Apr. 1st, 2014

missmediajunkie: (Default)
Minor spoilers ahead.

Brett Ratner helming a second "Inception" movie was always an iffy prospect, but somehow he got nearly all the major cast members from the first movie back for another round (with the notable exception of Leonrado DiCaprio), and and seemed to be working with an intriguing new concept: reversing an inception, or removing an artificially implanted idea from someone's mind. Sadly, the execution frequently feels like a retread of the first film, though not a bad one.

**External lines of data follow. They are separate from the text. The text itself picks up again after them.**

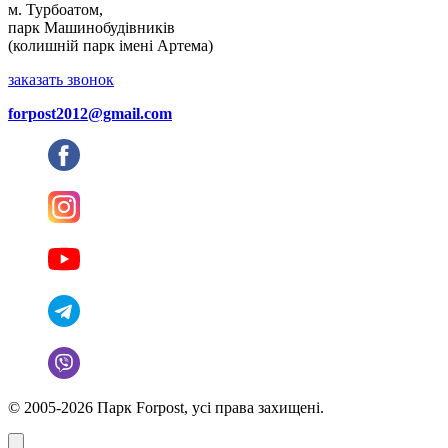
м. Турбоатом,
парк Машинобудівників
(колишній парк імені Артема)
заказать звонок
forpost2012@gmail.com
© 2005-2026 Парк Forpost, усі права захищені.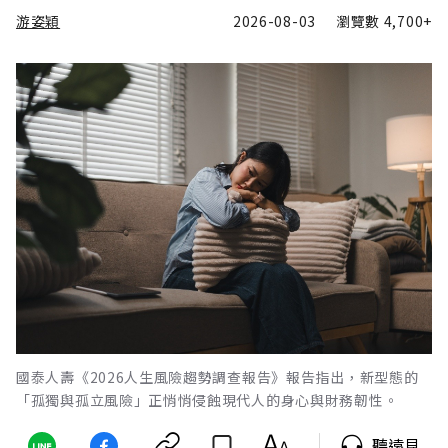
游姿穎
2026-08-03
瀏覽數
4,700+
國泰人壽《2026人生風險趨勢調查報告》報告指出，新型態的
「孤獨與孤立風險」正悄悄侵蝕現代人的身心與財務韌性。
聽遠見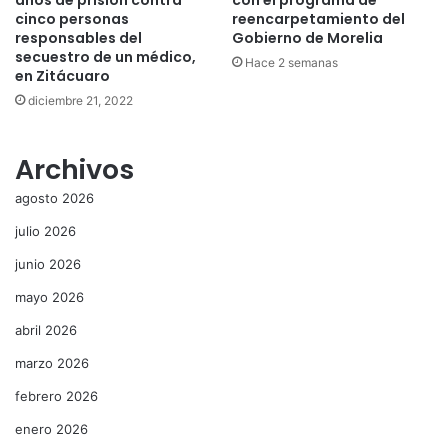
cinco personas
reencarpetamiento del
responsables del
Gobierno de Morelia
secuestro de un médico,
Hace 2 semanas
en Zitácuaro
diciembre 21, 2022
Archivos
agosto 2026
julio 2026
junio 2026
mayo 2026
abril 2026
marzo 2026
febrero 2026
enero 2026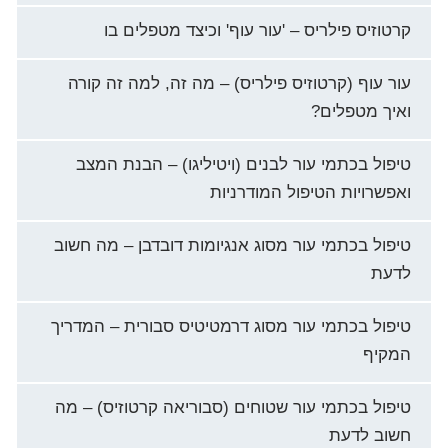
קרטוזיס פילריס – 'עור עוף' וכיצד מטפלים בו
עור עוף (קרטוזיס פילריס) – מה זה, למה זה קורה
ואיך מטפלים?
טיפול בכתמי עור לבנים (ויטיליגו) – הבנת המצב
ואפשרויות הטיפול המודרניות
טיפול בכתמי עור מסוג אנגיומות דובדבן – מה חשוב
לדעת
טיפול בכתמי עור מסוג דרמטיטיס סבורית – המדריך
המקיף
טיפול בכתמי עור שטוחים (סבוריאה קרטוזיס) – מה
חשוב לדעת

Tom Hardy takes over the lead for "Inception: Mindscape" as Robert Eames, the chameleon "forger" who has gotten himself deep in debt with the wrong crowd, and is recruited by a government operative, Louise Revere (Joan Allen) to go into the mind of Senator Edmund Hawkes (Stacy Keach) who they suspect has been incepted by agents of a foreign conglomerate. Arthur (Joseph Gordon-Levitt), Ariadne (Ellen Page), Yusuf (Dileep Rao), and Saito (Ken Watanabe) are back, along with new faces Heloise (Felicity Jones) and Crawford (Anthony Mackie), Eames' new love interest and the new stick-in-the-mud respectively. We also have obvious villains this time out in the form of evil European tycoon Magnus Vang (Aksel Hennie) and his sister, the femme fatale Magdalena (Lea Seydoux).

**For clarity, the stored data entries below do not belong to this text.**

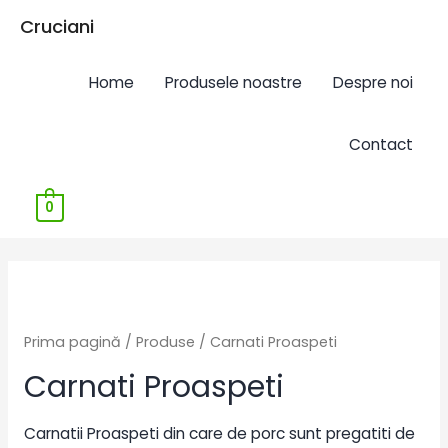
Cruciani
Home
Produsele noastre
Despre noi
Contact
0
Prima pagină
/
Produse
/ Carnati Proaspeti
Carnati Proaspeti
Carnatii Proaspeti din care de porc sunt pregatiti de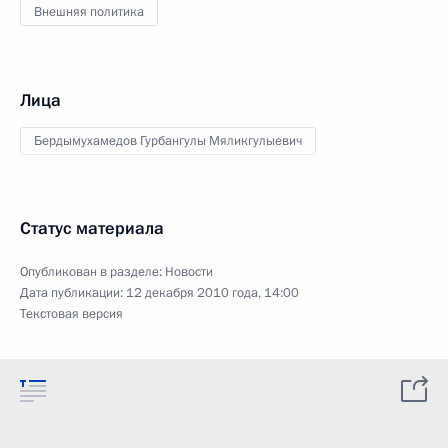
Внешняя политика
Лица
Бердымухамедов Гурбангулы Мяликгулыевич
Статус материала
Опубликован в разделе:
Новости
Дата публикации:
12 декабря 2010 года, 14:00
Текстовая версия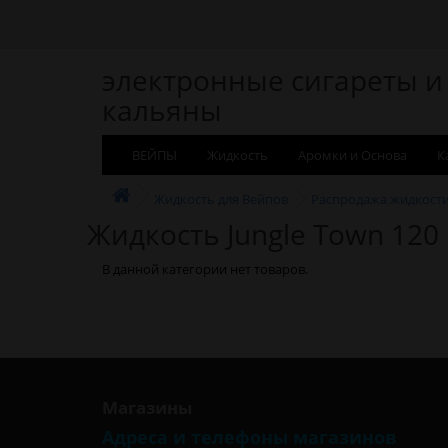
электронные сигареты и
кальяны
ВЕЙПЫ
Жидкость
Аромки и Основа
К
Жидкость для Вейпов
Распродажа жидкост
Жидкость Jungle Town 120
В данной категории нет товаров.
Магазины
Адреса и телефоны магазинов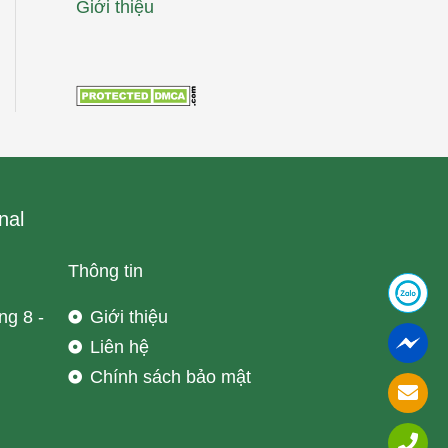
Giới thiệu
nal
Thông tin
ng 8 -
Giới thiệu
Liên hệ
Chính sách bảo mật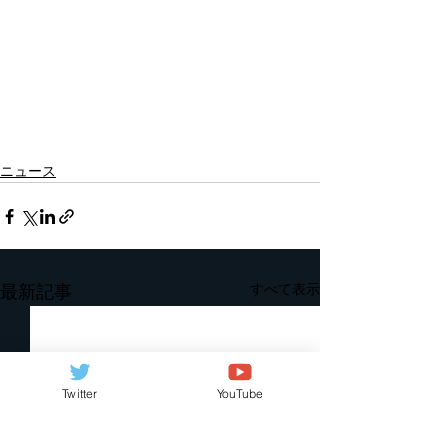
ニュース
すべて表示
最新記事
Twitter
YouTube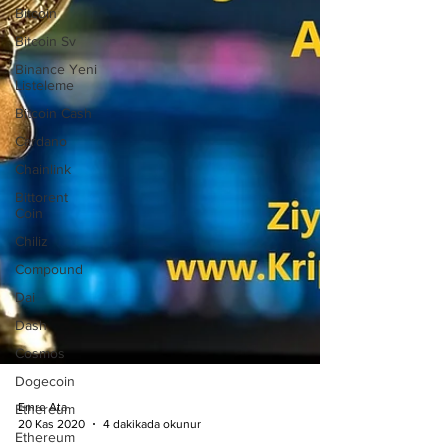
Bitcoin
Bitcoin Sv
Binance Yeni
Listeleme
Bitcoin Cash
Cardano
Chainlink
Bittorent
Coin
Chiliz
Compound
Dai
Dash
Cosmos
Dogecoin
Ethereum
Ethereum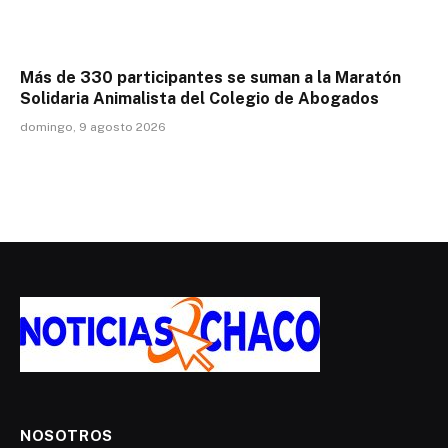
Más de 330 participantes se suman a la Maratón
Solidaria Animalista del Colegio de Abogados
domingo, 9 agosto 2026
NOSOTROS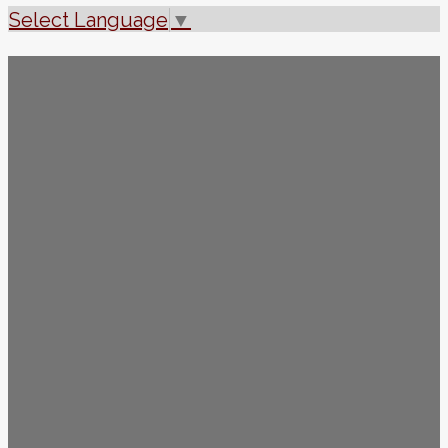
Select Language
▼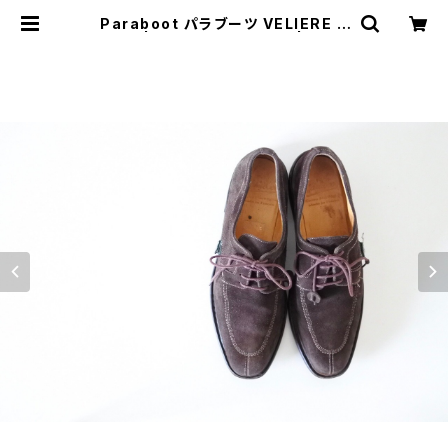
Paraboot パラブーツ VELIERE U
K4.5 | JUST LIKE HERE | VINT
AGE SHOES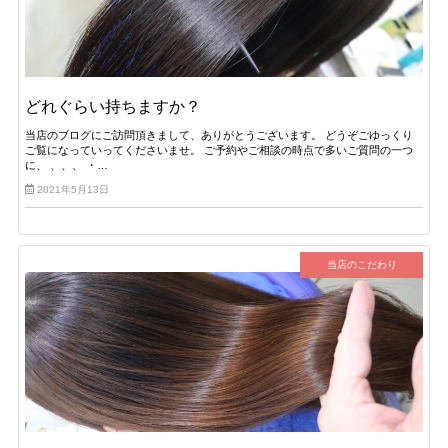
どれぐらい持ちますか？
当店のブログにご訪問頂きまして、ありがとうございます。 どうぞごゆっくり
ご覧になっていってくださいませ。 ご予約やご相談の時点で多いご質問の一つ
に、 、、、 ・…
2021年5月13日
当店のこだわり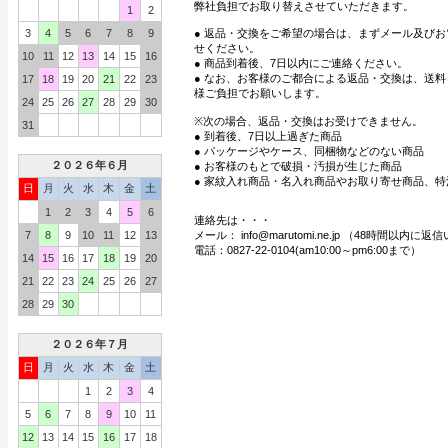
弊社負担でお取り替えさせていただきます。
1
2
3
4
5
6
7
8
9
● 返品・交換をご希望の場合は、まずメール及び
せください。
10
11
12
13
14
15
16
● 商品到着後、7日以内にご連絡ください。
● なお、お客様のご都合による返品・交換は、送
17
18
19
20
21
22
23
様ご負担でお願いします。
24
25
26
27
28
29
30
※次の場合、返品・交換はお受けできません。
31
● 到着後、7日以上過ぎた商品
● パッケージやケース、同梱物などのない商品
２０２６年６月
● お客様のもとで破損・汚損が生じた商品
● 家紋入れ商品・名入れ商品やお取り寄せ商品、特
日
月
火
水
木
金
土
1
2
3
4
5
6
連絡先は・・・
7
8
9
10
11
12
13
メール： info@marutomi.ne.jp （48時間以内
電話：0827-22-0104(am10:00～pm6:00まで）
14
15
16
17
18
19
20
21
22
23
24
25
26
27
28
29
30
２０２６年７月
日
月
火
水
木
金
土
1
2
3
4
5
6
7
8
9
10
11
12
13
14
15
16
17
18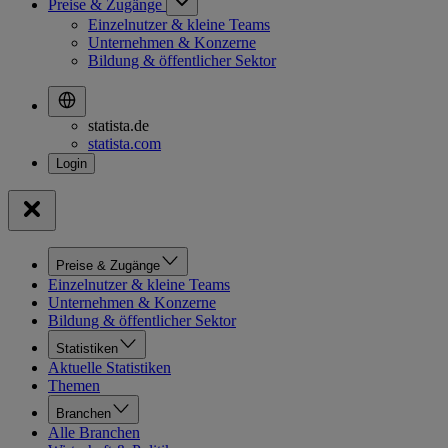
Preise & Zugänge
Einzelnutzer & kleine Teams
Unternehmen & Konzerne
Bildung & öffentlicher Sektor
statista.de
statista.com
Preise & Zugänge
Einzelnutzer & kleine Teams
Unternehmen & Konzerne
Bildung & öffentlicher Sektor
Statistiken
Aktuelle Statistiken
Themen
Branchen
Alle Branchen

The good news is that Ratner can still handle an action scene, and though his gunfights and car chases ping as fairly generic, they do a good job of keeping the momentum going. Less successful is the dream imagery. Apparently Ratner took the complaints about the previous dream environments being too utopian and rationally ordered to heart, because he injects several absurd elements into the mix - circus animals in the train sequence and steampunk vehicles in the cathedral showdown, for instance. A better director could have handled these more effectively, but in Ratner's hands they just tend to be distracting. More fundamentally, despite all the fancy new CGI dreamscapes, new characters, and a twisty, complicated plot, the structure of the new "Inception" movie, down to many of the action beats, is almost identical to the first one.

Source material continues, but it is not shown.